Some reports of problematic conduct received by Community Expectations and Restorative Practices (CERP) reflect interpersonal conflict rather than violations of the Honor and Student Conduct Codes. Other reports received by CERP may reflect both interpersonal conflict and possible violations of University policies. When interpersonal conflict is reported, CERP may determine that informal Alternative Dispute Resolution (ADR) could be more effective for resolving the situation than formal student disciplinary procedures.
Alternative Dispute Resolution engages individuals in a candid discussion of interpersonal conflict and/or an incident of misconduct, including the harm it caused and ways to repair the harm. Unlike the University’s more formal student disciplinary procedures in which incident outcomes are determined by University officials, Alternative Dispute Resolution empowers both a person harmed by interpersonal conflict and/ or an incident of misconduct and a student who is responsible for that harm to participate actively in the determination of accountability outcomes.

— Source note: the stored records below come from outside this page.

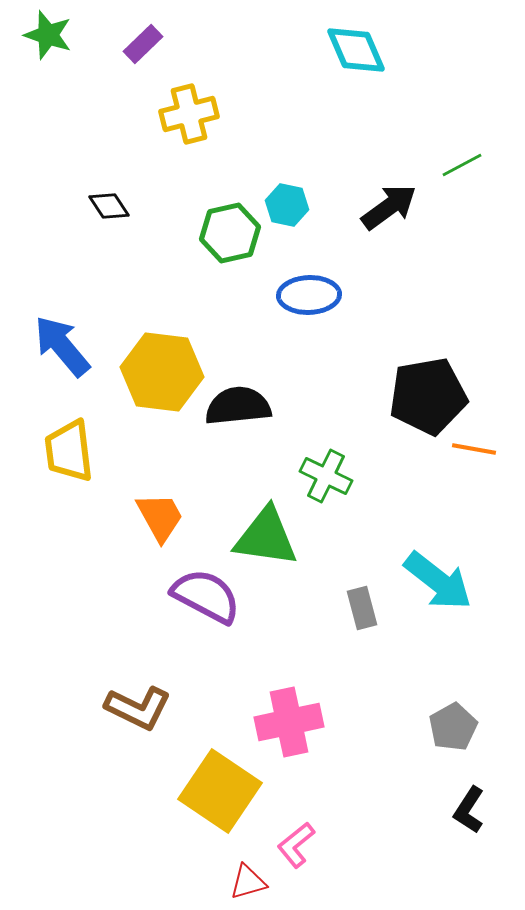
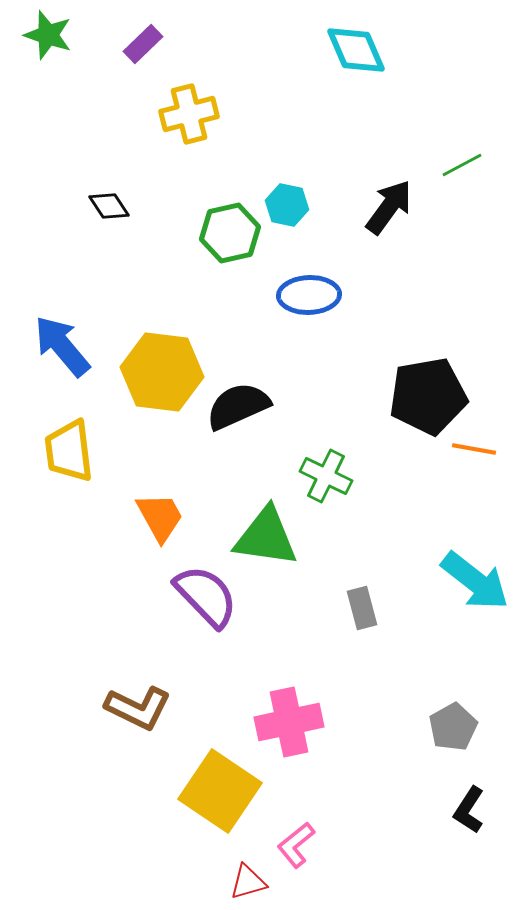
black arrow: rotated 18 degrees counterclockwise
black semicircle: rotated 18 degrees counterclockwise
cyan arrow: moved 37 px right
purple semicircle: rotated 18 degrees clockwise
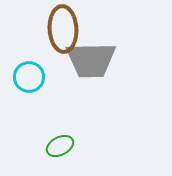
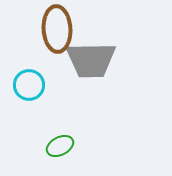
brown ellipse: moved 6 px left
cyan circle: moved 8 px down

Multiple ADR processes have the potential to result in productive, restorative outcomes that are mutually agreed upon by the process participants. Examples include an apology, conflict coaching, facilitated dialogue, guided conversations, and restorative conferences or circles. When conflict is reported, Community Expectations and Restorative Practices may suggest Alternative Dispute Resolution to the individuals involved, or a student can request that CERP consider ADR for informal resolution of the interpersonal conflict that they are experiencing.
Participation in Alternative Dispute Resolution is entirely voluntary. Before initiating an ADR process, a representative of CERP (or designee) typically conducts intake meetings with individuals involved in a conflict to determine their willingness to participate in the collaborative resolution of the dispute and the suitability of a particular ADR process. ADR can be implemented only when both the complainant and respondent agree to participate and CERP deems a particular method of conflict resolution to be appropriate to the situation.
When Alternative Dispute Resolution occurs, a representative of CERP (or designee) facilitates the identified process, maintains documents as needed, and monitors the completion of the accountability outcomes established through the restorative process.
When an Alternative Dispute Resolution process is undertaken in efforts to resolve an alleged violation of the Honor and Student Conduct Codes, implementation of the formal student disciplinary process is paused. If the ADR process is terminated for any reason, or if a restorative outcome is not agreed upon by all process participants, CERP will resolve the alleged violation by resuming formal student disciplinary procedures (see “Disciplinary Procedures”).